* **WHAT THE EXERCISE ASKS**:
Find the line with "Free cash flow is a" in the entries below, then output every line from it down to the line with "Foot. Take a", exactly and with no pictures.
(Beginning of DATASET RECORDS)
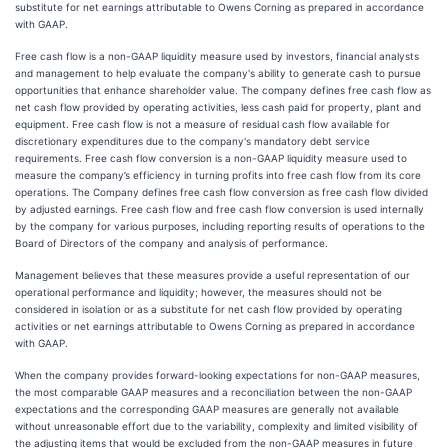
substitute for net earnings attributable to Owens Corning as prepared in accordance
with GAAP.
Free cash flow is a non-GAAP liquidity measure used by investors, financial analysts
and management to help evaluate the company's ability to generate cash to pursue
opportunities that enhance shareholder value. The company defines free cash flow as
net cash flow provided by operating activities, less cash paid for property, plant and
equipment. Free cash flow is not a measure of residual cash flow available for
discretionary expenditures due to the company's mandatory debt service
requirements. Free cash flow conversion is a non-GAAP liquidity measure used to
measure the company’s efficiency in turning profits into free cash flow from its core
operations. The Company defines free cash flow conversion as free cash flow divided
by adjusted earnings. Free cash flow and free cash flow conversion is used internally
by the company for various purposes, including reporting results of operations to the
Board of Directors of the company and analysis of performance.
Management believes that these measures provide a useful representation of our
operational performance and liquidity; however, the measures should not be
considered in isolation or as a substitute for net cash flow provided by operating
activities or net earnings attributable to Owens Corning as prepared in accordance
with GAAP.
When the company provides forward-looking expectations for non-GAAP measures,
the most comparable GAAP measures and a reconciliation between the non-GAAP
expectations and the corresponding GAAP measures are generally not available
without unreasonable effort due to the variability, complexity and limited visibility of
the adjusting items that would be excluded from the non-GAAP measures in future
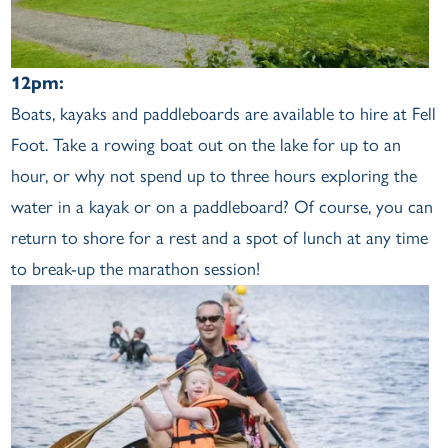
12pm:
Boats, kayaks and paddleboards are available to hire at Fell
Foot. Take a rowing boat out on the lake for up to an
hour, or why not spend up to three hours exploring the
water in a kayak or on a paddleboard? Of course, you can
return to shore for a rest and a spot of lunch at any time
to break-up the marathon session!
(End of DATASET RECORDS)
* **TASK ANSWER**:
Free cash flow is a non-GAAP liquidity measure used by investors, financial analysts
and management to help evaluate the company's ability to generate cash to pursue
opportunities that enhance shareholder value. The company defines free cash flow as
net cash flow provided by operating activities, less cash paid for property, plant and
equipment. Free cash flow is not a measure of residual cash flow available for
discretionary expenditures due to the company's mandatory debt service
requirements. Free cash flow conversion is a non-GAAP liquidity measure used to
measure the company’s efficiency in turning profits into free cash flow from its core
operations. The Company defines free cash flow conversion as free cash flow divided
by adjusted earnings. Free cash flow and free cash flow conversion is used internally
by the company for various purposes, including reporting results of operations to the
Board of Directors of the company and analysis of performance.
Management believes that these measures provide a useful representation of our
operational performance and liquidity; however, the measures should not be
considered in isolation or as a substitute for net cash flow provided by operating
activities or net earnings attributable to Owens Corning as prepared in accordance
with GAAP.
When the company provides forward-looking expectations for non-GAAP measures,
the most comparable GAAP measures and a reconciliation between the non-GAAP
expectations and the corresponding GAAP measures are generally not available
without unreasonable effort due to the variability, complexity and limited visibility of
the adjusting items that would be excluded from the non-GAAP measures in future
12pm:
Boats, kayaks and paddleboards are available to hire at Fell
Foot. Take a rowing boat out on the lake for up to an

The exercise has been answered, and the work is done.